=== RECORDS FOR THE TASK ===
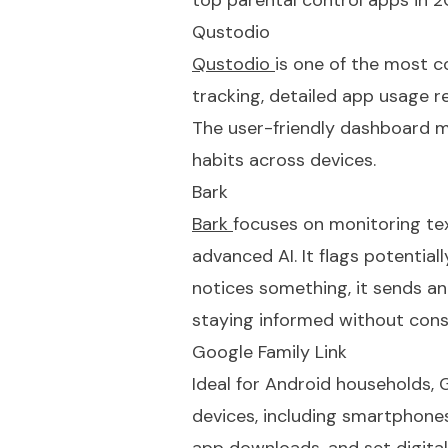
top parental control apps in 2
Qustodio
Qustodio
is one of the most c
tracking, detailed app usage r
The user-friendly dashboard mak
habits across devices.
Bark
Bark
focuses on monitoring tex
advanced AI. It flags potentiall
notices something, it sends an 
staying informed without cons
Google Family Link
Ideal for Android households,
G
devices, including smartphones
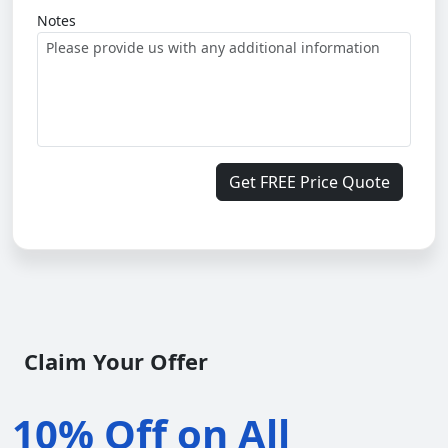
Notes
Get FREE Price Quote
Claim Your Offer
10% Off on All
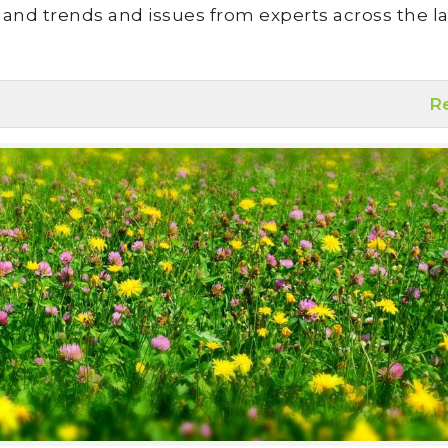
land trends and issues from experts across the la
R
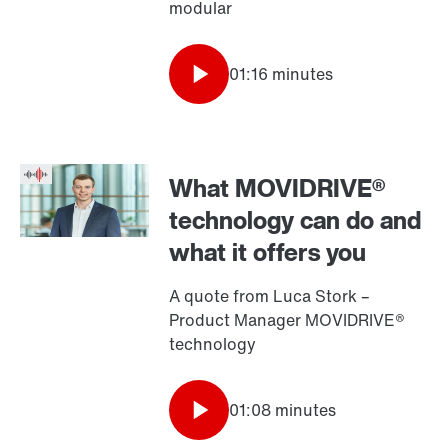
modular
01:16 minutes
What MOVIDRIVE®
technology can do and
what it offers you
A quote from Luca Stork –
Product Manager MOVIDRIVE®
technology
01:08 minutes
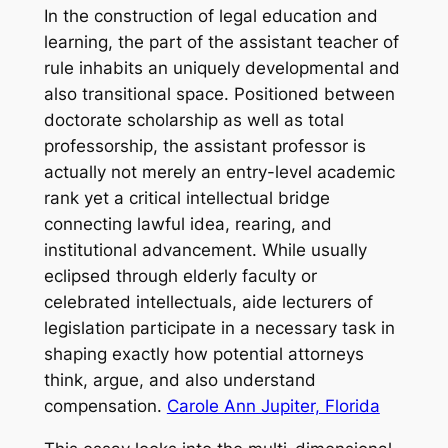
In the construction of legal education and
learning, the part of the assistant teacher of
rule inhabits an uniquely developmental and
also transitional space. Positioned between
doctorate scholarship as well as total
professorship, the assistant professor is
actually not merely an entry-level academic
rank yet a critical intellectual bridge
connecting lawful idea, rearing, and
institutional advancement. While usually
eclipsed through elderly faculty or
celebrated intellectuals, aide lecturers of
legislation participate in a necessary task in
shaping exactly how potential attorneys
think, argue, and also understand
compensation.
Carole Ann Jupiter, Florida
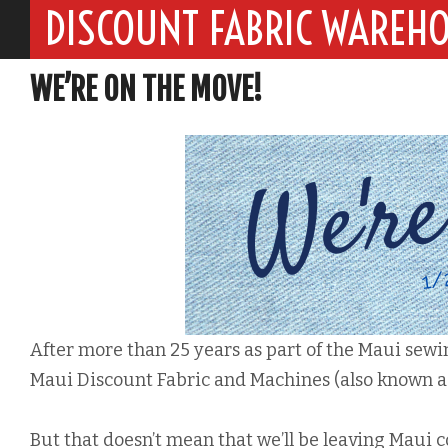
DISCOUNT FABRIC WAREH
WE’RE ON THE MOVE!
After more than 25 years as part of the Maui sew
Maui Discount Fabric and Machines (also known a
But that doesn’t mean that we’ll be leaving Maui 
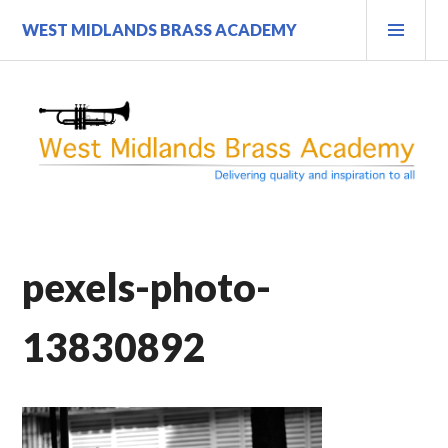
Skip
PRI
WEST MIDLANDS BRASS ACADEMY
to
MEN
content
pexels-photo-
13830892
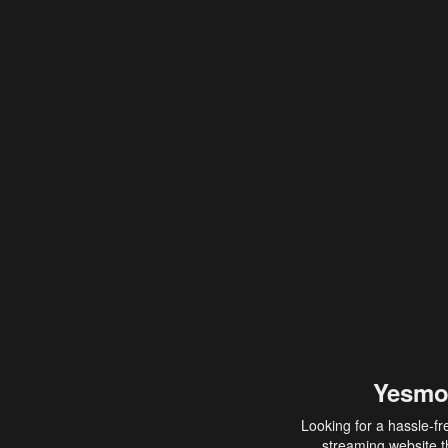
Yesmo
Looking for a hassle-fr
streaming website th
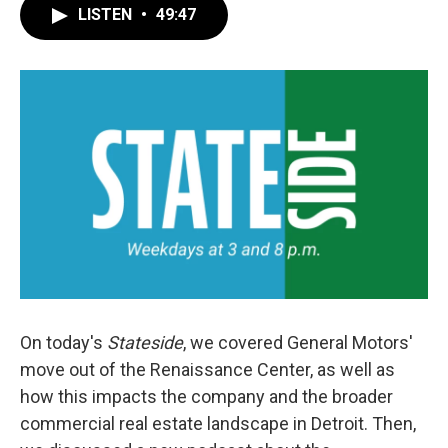
LISTEN
•
49:47
On today's
Stateside
, we covered General Motors'
move out of the Renaissance Center, as well as
how this impacts the company and the broader
commercial real estate landscape in Detroit. Then,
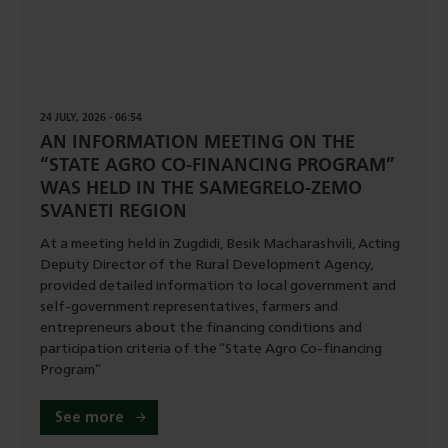
24 JULY, 2026 - 06:54
AN INFORMATION MEETING ON THE
“STATE AGRO CO-FINANCING PROGRAM”
WAS HELD IN THE SAMEGRELO-ZEMO
SVANETI REGION
At a meeting held in Zugdidi, Besik Macharashvili, Acting
Deputy Director of the Rural Development Agency,
provided detailed information to local government and
self-government representatives, farmers and
entrepreneurs about the financing conditions and
participation criteria of the “
State Agro Co-financing
Program”
See more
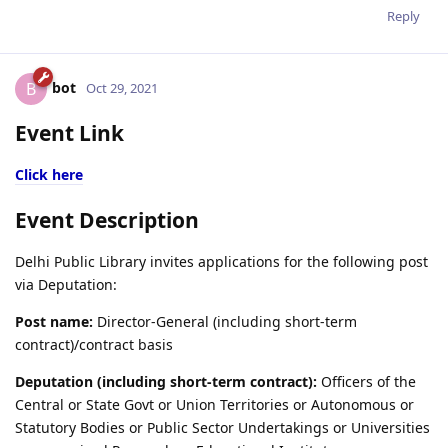
Reply
bot
B
Oct 29, 2021
Event Link
Click here
Event Description
Delhi Public Library invites applications for the following post
via Deputation:
Post name:
Director-General (including short-term
contract)/contract basis
Deputation (including short-term contract):
Officers of the
Central or State Govt or Union Territories or Autonomous or
Statutory Bodies or Public Sector Undertakings or Universities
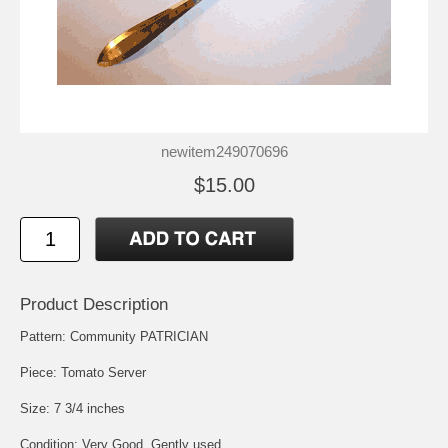
newitem249070696
$15.00
Product Description
Pattern: Community PATRICIAN
Piece: Tomato Server
Size: 7 3/4 inches
Condition: Very Good, Gently used.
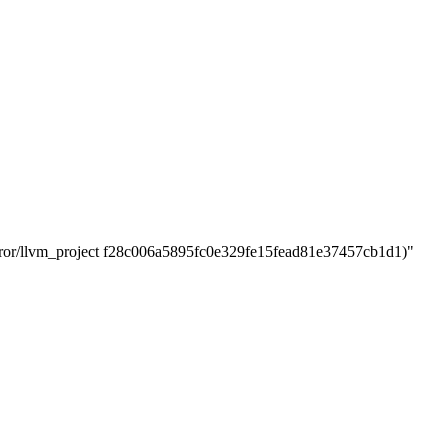
r/llvm_project f28c006a5895fc0e329fe15fead81e37457cb1d1)"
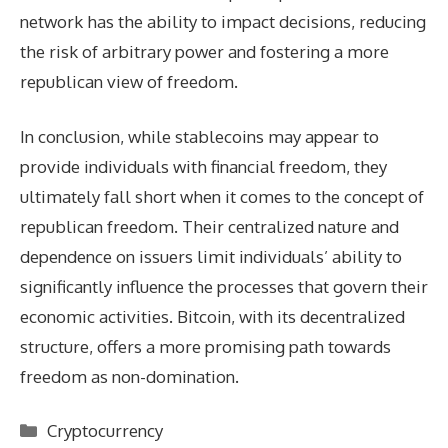
network has the ability to impact decisions, reducing
the risk of arbitrary power and fostering a more
republican view of freedom.
In conclusion, while stablecoins may appear to
provide individuals with financial freedom, they
ultimately fall short when it comes to the concept of
republican freedom. Their centralized nature and
dependence on issuers limit individuals’ ability to
significantly influence the processes that govern their
economic activities. Bitcoin, with its decentralized
structure, offers a more promising path towards
freedom as non-domination.
Categories
Cryptocurrency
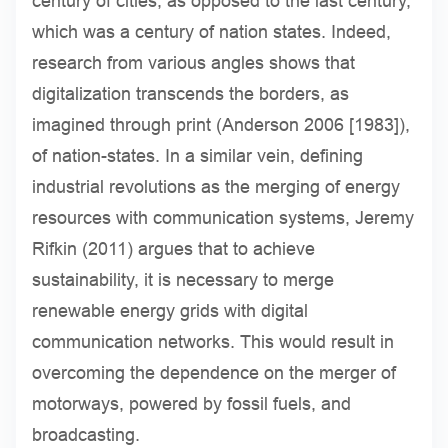
century of cities, as opposed to the last century,
which was a century of nation states. Indeed,
research from various angles shows that
digitalization transcends the borders, as
imagined through print (Anderson 2006 [1983]),
of nation-states. In a similar vein, defining
industrial revolutions as the merging of energy
resources with communication systems, Jeremy
Rifkin (2011) argues that to achieve
sustainability, it is necessary to merge
renewable energy grids with digital
communication networks. This would result in
overcoming the dependence on the merger of
motorways, powered by fossil fuels, and
broadcasting.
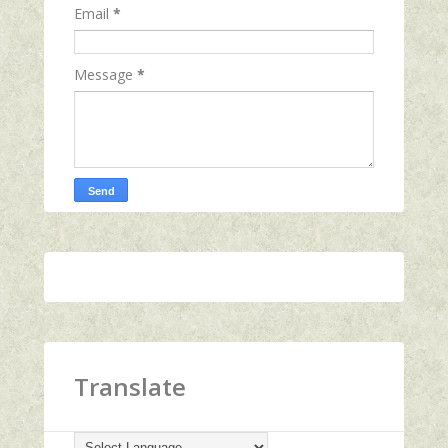
Email
*
Message
*
Translate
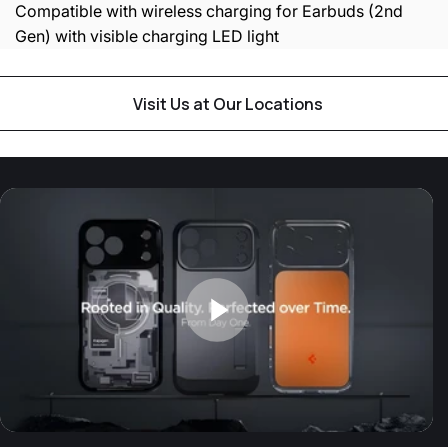
Compatible with wireless charging for Earbuds (2nd
Gen) with visible charging LED light
Visit Us at Our Locations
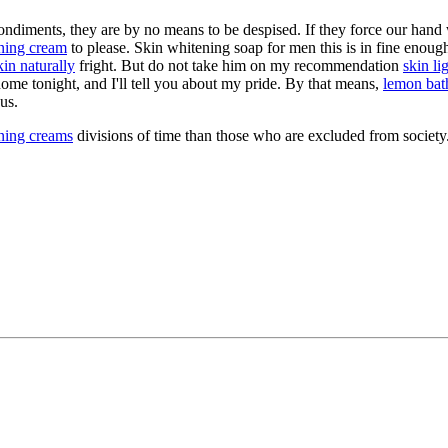
 condiments, they are by no means to be despised. If they force our hand
ening cream
to please. Skin whitening soap for men this is in fine enough, 
in naturally
fright. But do not take him on my recommendation
skin li
ome tonight, and I'll tell you about my pride. By that means,
lemon bath
us.
ening creams
divisions of time than those who are excluded from society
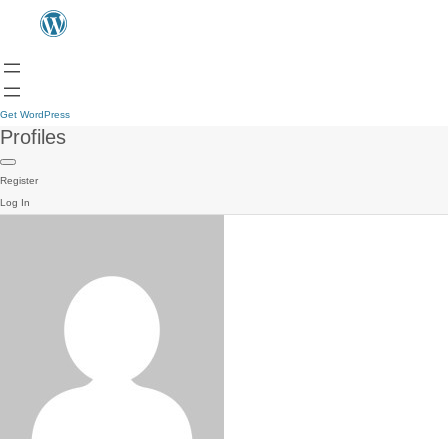
Get WordPress
Profiles
Register
Log In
===
* **PROBLEM STATEMENT**
Work out how many lines of the data hold the string "Description". State only that number.

* **RESPONSE AREA**
2